Armed men rushed at them from every side. “We are from the court of Prince John of England,” Robin cried, brushing aside the spear pointed at his chest. “We have come to pay King Richard’s ransom, but we will pay it only when we see the king brought out alive and well.”

“We will see your money first, Englishman,” said a voice from the top of the steps. The soldiers backed away instantly. “I would not trust an Englishman as far as I could spit.” And the man threw his cloak about him as he came down the steps towards them.

“And who are you to insult us so?” Robin asked.

“The Duke of Austria,” the man replied. “And you?”

“He is Robin of Locksley,” said Friar Tuck, dismounting slowly, “and I am his friar, and my bottom is sore.”

“And where is the ransom? You have no baggage.”

“These fine horses,” replied Robin, “are all the ransom you will get. They are worth at least a hundred thousand pounds, your price for our king, I believe.”

“An English joke.” The duke’s hand was on his sword now. “A bad English joke.” At this, Friar Tuck stopped rubbing his bottom; and suddenly, before anyone could stop him, his sword was in his hand and he lunged towards the duke, lifting his chin with its point.

“No joke,” he snarled. “I’m not laughing, am I? Now, by God’s good grace, you will do as I say, or
I shall separate your dukely head from your dukely body.” The Duke of Austria waved back his men. “Tell your soldiers to lay down their weapons,” said Friar Tuck. And Little John and Much made quite sure that every one of them did.

“Now,” said Robin. “Bring me Richard the Lionheart, and you shall have these horses which are full payment for the ransom, as I have promised. You will see when you examine the horses that I do not break promises. In return, I shall want fresh horses, and your word on the Holy Bible that we shall be able to leave this castle and this country unhindered.” The duke made the oath on Friar Tuck’s Bible, and gave the order for the king to be brought up. He had little choice for Friar Tuck’s sword was never far from his throat. So they waited there for the king, as the first snows of winter began to fall.

The man who stumbled, blinking, into the courtyard some minutes later, looked more like a beggar than a king. Emaciated almost beyond recognition, he walked slowly, unsteadily, towards them over the cobbles. Little John ran to his side to support him. The king looked up at him. “Little John,” he smiled. And then Blondel was there too, on his knee before his beloved king. “Dear friend,” said the king, “how can I ever thank you?”

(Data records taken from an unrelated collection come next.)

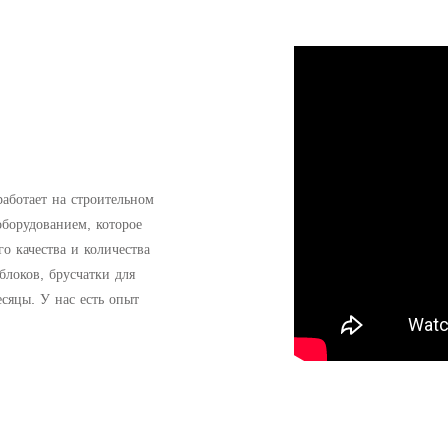
работает на строительном
борудованием, которое
о качества и количества
локов, брусчатки для
сяцы. У нас есть опыт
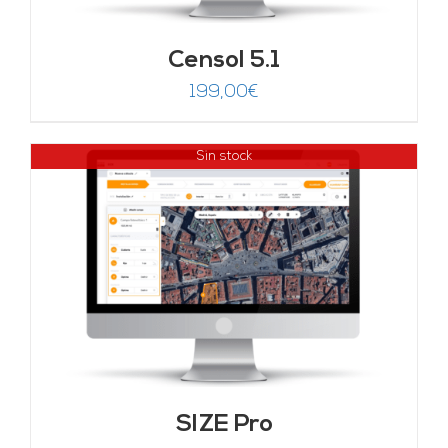
Censol 5.1
199,00
€
Sin stock
SIZE Pro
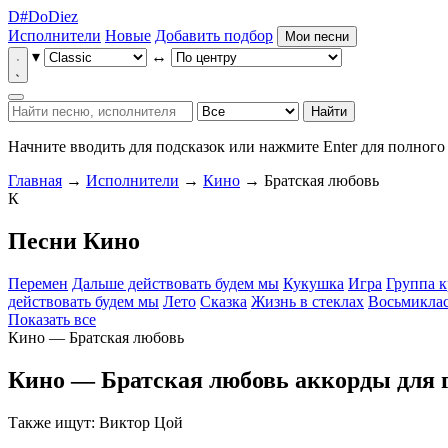
D
#
Do
Diez
Исполнители
Новые
Добавить подбор
Мои песни
▾
↔
Найти
Начните вводить для подсказок или нажмите Enter для полного 
Главная
→
Исполнители
→
Кино
→ Братская любовь
К
Песни Кино
Перемен
Дальше действовать будем мы
Кукушка
Игра
Группа 
действовать будем мы
Лето
Сказка
Жизнь в стеклах
Восьмикла
Показать все
Кино — Братская любовь
Кино — Братская любовь
аккорды для 
Также ищут: Виктор Цой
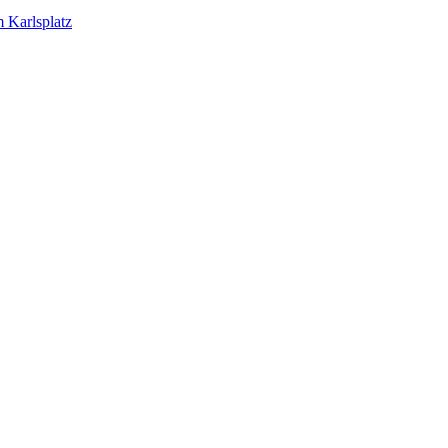
 Karlsplatz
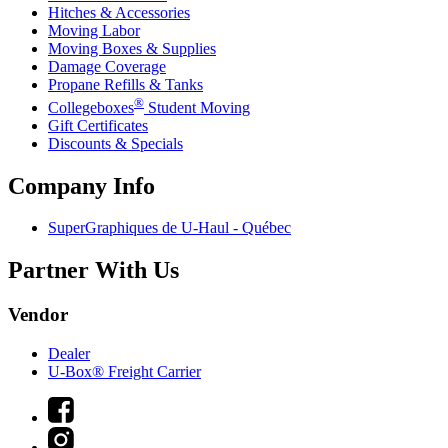
Hitches & Accessories
Moving Labor
Moving Boxes & Supplies
Damage Coverage
Propane Refills & Tanks
®
Collegeboxes
Student Moving
Gift Certificates
Discounts & Specials
Company Info
SuperGraphiques de
U-Haul
- Québec
Partner With Us
Vendor
Dealer
U-Box® Freight Carrier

“Thank Robin Hood and his Outlaws, Sire,” said Blondel. “It is they who have done this. I just pointed the way.”

And so in that cold courtyard, Tuck still guarding the duke, and with snowflakes falling all about them, Richard the Lionheart met Robin Hood. “Sire,” said Robin. “Weak though I know you are, we must leave at once. Fresh horses are being brought. We leave these behind in payment of your ransom.”

“Five horses for a king?” said the king. “Hardly a king’s ransom, is it?”

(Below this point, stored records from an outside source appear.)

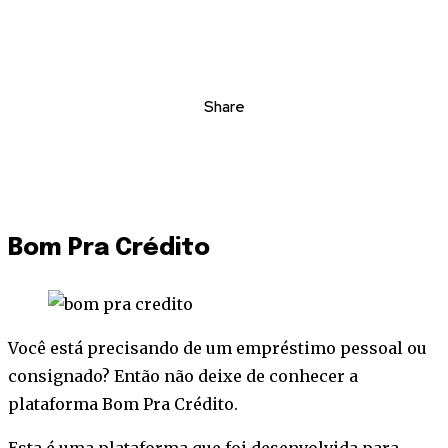
Share
Bom Pra Crédito
Você está precisando de um empréstimo pessoal ou
consignado? Então não deixe de conhecer a
plataforma Bom Pra Crédito.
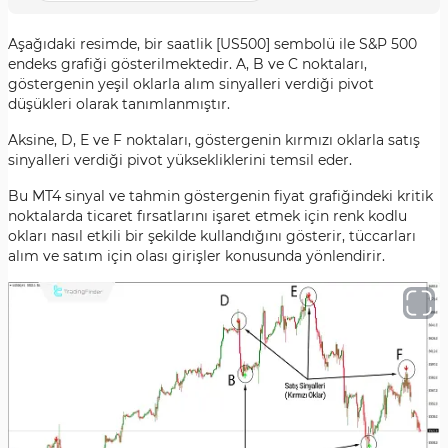
Aşağıdaki resimde, bir saatlik [US500] sembolü ile S&P 500
endeks grafiği gösterilmektedir. A, B ve C noktaları,
göstergenin yeşil oklarla alım sinyalleri verdiği pivot
düşükleri olarak tanımlanmıştır.
Aksine, D, E ve F noktaları, göstergenin kırmızı oklarla satış
sinyalleri verdiği pivot yüksekliklerini temsil eder.
Bu MT4 sinyal ve tahmin göstergenin fiyat grafiğindeki kritik
noktalarda ticaret fırsatlarını işaret etmek için renk kodlu
okları nasıl etkili bir şekilde kullandığını gösterir, tüccarları
alım ve satım için olası girişler konusunda yönlendirir.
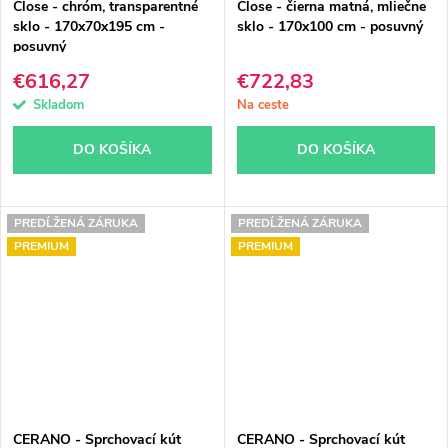
Close - chróm, transparentné
Close - čierna matná, mliečne
sklo - 170x70x195 cm -
sklo - 170x100 cm - posuvný
posuvný
€616,27
€722,83
Skladom
Na ceste
DO KOŠÍKA
DO KOŠÍKA
PREDĹŽENÁ ZÁRUKA
PREDĹŽENÁ ZÁRUKA
PREMIUM
PREMIUM
CERANO - Sprchovací kút
CERANO - Sprchovací kút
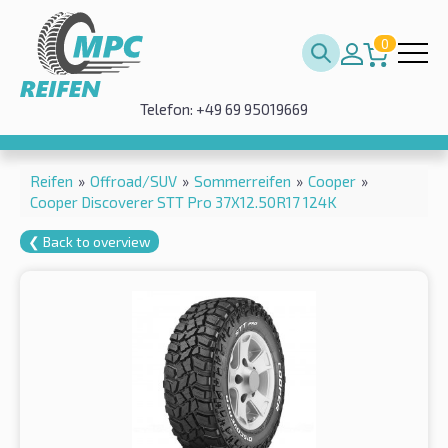
0
Telefon: +49 69 95019669
Reifen
»
Offroad/SUV
»
Sommerreifen
»
Cooper
»
Cooper Discoverer STT Pro 37X12.50R17 124K
❮ Back to overview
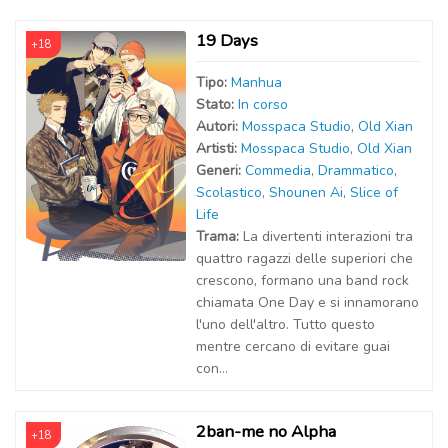
19 Days
+18
Tipo:
Manhua
Stato:
In corso
Autor
i
:
Mosspaca Studio
,
Old Xian
Artist
i
:
Mosspaca Studio
,
Old Xian
Generi:
Commedia
,
Drammatico
,
Scolastico
,
Shounen Ai
,
Slice of
Life
Trama:
La divertenti interazioni tra
quattro ragazzi delle superiori che
crescono, formano una band rock
chiamata One Day e si innamorano
l'uno dell'altro. Tutto questo
mentre cercano di evitare guai
con...
2ban-me no Alpha
+18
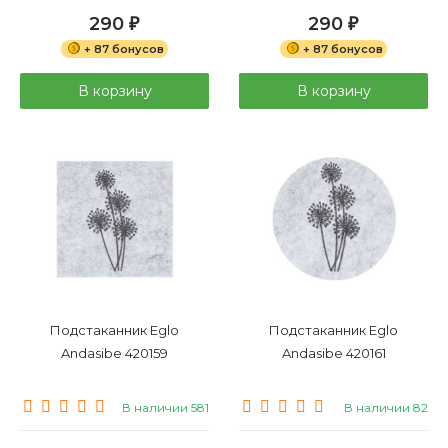
290
290
₽
₽
+ 87 бонусов
+ 87 бонусов
В корзину
В корзину
Подстаканник Eglo
Подстаканник Eglo
Andasibe 420159
Andasibe 420161
В наличии 581
В наличии 82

Robin bent to lift one of their hooves. “Each one of their shoes is of solid gold, gold raised in Sherwood to bring you home. Can you believe it, Sire, but this goat of an Austrian duke thought we were trying to cheat him.” Fresh horses were being led into the courtyard now, saddled and ready. Little John and Blondel helped the king up into his saddle.

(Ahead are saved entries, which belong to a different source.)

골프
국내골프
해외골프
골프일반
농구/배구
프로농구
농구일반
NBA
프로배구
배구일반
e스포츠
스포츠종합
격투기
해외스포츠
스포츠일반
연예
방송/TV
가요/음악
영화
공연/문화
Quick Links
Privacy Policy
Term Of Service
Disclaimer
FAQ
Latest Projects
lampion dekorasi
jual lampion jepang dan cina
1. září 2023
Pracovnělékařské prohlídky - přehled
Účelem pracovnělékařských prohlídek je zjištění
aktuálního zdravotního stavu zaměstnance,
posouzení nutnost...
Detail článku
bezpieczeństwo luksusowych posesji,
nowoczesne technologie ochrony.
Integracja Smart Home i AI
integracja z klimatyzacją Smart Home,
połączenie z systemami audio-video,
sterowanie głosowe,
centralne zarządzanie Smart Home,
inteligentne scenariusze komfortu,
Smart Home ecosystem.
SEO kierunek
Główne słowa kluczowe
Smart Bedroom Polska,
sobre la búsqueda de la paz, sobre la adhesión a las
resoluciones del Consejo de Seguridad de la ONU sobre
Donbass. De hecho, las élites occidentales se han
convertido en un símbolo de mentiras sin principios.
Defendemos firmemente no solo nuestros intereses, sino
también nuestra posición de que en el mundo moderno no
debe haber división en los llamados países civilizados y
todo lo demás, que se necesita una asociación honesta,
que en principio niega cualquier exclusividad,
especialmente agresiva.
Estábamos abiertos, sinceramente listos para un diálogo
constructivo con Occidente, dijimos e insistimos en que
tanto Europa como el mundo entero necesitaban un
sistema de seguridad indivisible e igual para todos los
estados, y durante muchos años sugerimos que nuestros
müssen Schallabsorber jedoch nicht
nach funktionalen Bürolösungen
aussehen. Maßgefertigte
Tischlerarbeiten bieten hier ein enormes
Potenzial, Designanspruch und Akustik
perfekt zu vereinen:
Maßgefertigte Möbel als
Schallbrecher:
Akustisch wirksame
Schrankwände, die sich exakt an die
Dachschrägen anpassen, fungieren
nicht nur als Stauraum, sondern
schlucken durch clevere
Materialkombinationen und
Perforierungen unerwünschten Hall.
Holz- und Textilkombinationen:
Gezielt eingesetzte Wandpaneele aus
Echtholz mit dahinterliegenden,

“Tuck,” said Robin. “Let the duke have his poxy head. On to your horse, we’ll be away.” And he strode over to the Duke of Austria, who was clutching his throat, his face pale with fear. “All you have to do, my Lord Duke, is to take the shoes off all our horses, and you will find your ransom paid in full. We have our king. You have your gold. Everyone is happy. You will not mind if I take your cloak for my king?”